[[ RAW DATA, beginning ]]

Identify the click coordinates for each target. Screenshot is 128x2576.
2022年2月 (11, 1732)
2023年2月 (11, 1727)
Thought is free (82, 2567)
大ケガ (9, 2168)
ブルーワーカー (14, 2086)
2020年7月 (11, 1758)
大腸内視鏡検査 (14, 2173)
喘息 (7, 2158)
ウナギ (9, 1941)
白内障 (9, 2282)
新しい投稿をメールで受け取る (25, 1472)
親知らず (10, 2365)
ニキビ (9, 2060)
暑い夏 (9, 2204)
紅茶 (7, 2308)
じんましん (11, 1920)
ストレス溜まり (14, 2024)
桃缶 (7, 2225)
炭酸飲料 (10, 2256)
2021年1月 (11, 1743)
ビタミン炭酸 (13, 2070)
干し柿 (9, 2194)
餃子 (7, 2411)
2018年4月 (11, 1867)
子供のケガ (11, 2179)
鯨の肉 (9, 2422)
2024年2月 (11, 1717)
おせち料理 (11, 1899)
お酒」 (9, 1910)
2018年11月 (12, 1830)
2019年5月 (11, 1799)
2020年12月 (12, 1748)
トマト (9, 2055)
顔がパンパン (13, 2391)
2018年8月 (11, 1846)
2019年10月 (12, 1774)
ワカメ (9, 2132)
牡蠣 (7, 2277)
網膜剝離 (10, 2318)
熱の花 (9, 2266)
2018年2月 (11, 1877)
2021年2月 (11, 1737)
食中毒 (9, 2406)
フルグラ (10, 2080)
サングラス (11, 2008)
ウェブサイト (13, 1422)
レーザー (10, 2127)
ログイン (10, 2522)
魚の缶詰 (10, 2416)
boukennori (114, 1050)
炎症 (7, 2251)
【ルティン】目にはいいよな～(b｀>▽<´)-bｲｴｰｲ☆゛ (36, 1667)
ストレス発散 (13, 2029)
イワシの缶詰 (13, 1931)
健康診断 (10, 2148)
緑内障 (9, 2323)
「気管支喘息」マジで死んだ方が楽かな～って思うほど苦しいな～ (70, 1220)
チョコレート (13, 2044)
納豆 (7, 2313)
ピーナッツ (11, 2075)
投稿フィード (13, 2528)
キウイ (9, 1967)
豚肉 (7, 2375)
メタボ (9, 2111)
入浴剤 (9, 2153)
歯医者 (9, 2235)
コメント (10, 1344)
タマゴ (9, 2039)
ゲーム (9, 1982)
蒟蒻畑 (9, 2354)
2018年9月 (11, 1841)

[[ RAW DATA, end ]]

-- DESCRIPTION OF THE TASK --
Reproduce the entire listing. Keep every word as it is.

-- THE ANSWER --
Identify the click coordinates for each target. Screenshot is 128x2576.
2022年2月 (11, 1732)
2023年2月 (11, 1727)
Thought is free (82, 2567)
大ケガ (9, 2168)
ブルーワーカー (14, 2086)
2020年7月 (11, 1758)
大腸内視鏡検査 (14, 2173)
喘息 (7, 2158)
ウナギ (9, 1941)
白内障 (9, 2282)
新しい投稿をメールで受け取る (25, 1472)
親知らず (10, 2365)
ニキビ (9, 2060)
暑い夏 (9, 2204)
紅茶 (7, 2308)
じんましん (11, 1920)
ストレス溜まり (14, 2024)
桃缶 (7, 2225)
炭酸飲料 (10, 2256)
2021年1月 (11, 1743)
ビタミン炭酸 (13, 2070)
干し柿 (9, 2194)
餃子 (7, 2411)
2018年4月 (11, 1867)
子供のケガ (11, 2179)
鯨の肉 (9, 2422)
2024年2月 (11, 1717)
おせち料理 (11, 1899)
お酒」 (9, 1910)
2018年11月 (12, 1830)
2019年5月 (11, 1799)
2020年12月 (12, 1748)
トマト (9, 2055)
顔がパンパン (13, 2391)
2018年8月 (11, 1846)
2019年10月 (12, 1774)
ワカメ (9, 2132)
牡蠣 (7, 2277)
網膜剝離 (10, 2318)
熱の花 (9, 2266)
2018年2月 (11, 1877)
2021年2月 (11, 1737)
食中毒 (9, 2406)
フルグラ (10, 2080)
サングラス (11, 2008)
ウェブサイト (13, 1422)
レーザー (10, 2127)
ログイン (10, 2522)
魚の缶詰 (10, 2416)
boukennori (114, 1050)
炎症 (7, 2251)
【ルティン】目にはいいよな～(b｀>▽<´)-bｲｴｰｲ☆゛ (36, 1667)
ストレス発散 (13, 2029)
イワシの缶詰 (13, 1931)
健康診断 (10, 2148)
緑内障 (9, 2323)
「気管支喘息」マジで死んだ方が楽かな～って思うほど苦しいな～ (70, 1220)
チョコレート (13, 2044)
納豆 (7, 2313)
ピーナッツ (11, 2075)
投稿フィード (13, 2528)
キウイ (9, 1967)
豚肉 (7, 2375)
メタボ (9, 2111)
入浴剤 (9, 2153)
歯医者 (9, 2235)
コメント (10, 1344)
タマゴ (9, 2039)
ゲーム (9, 1982)
蒟蒻畑 (9, 2354)
2018年9月 (11, 1841)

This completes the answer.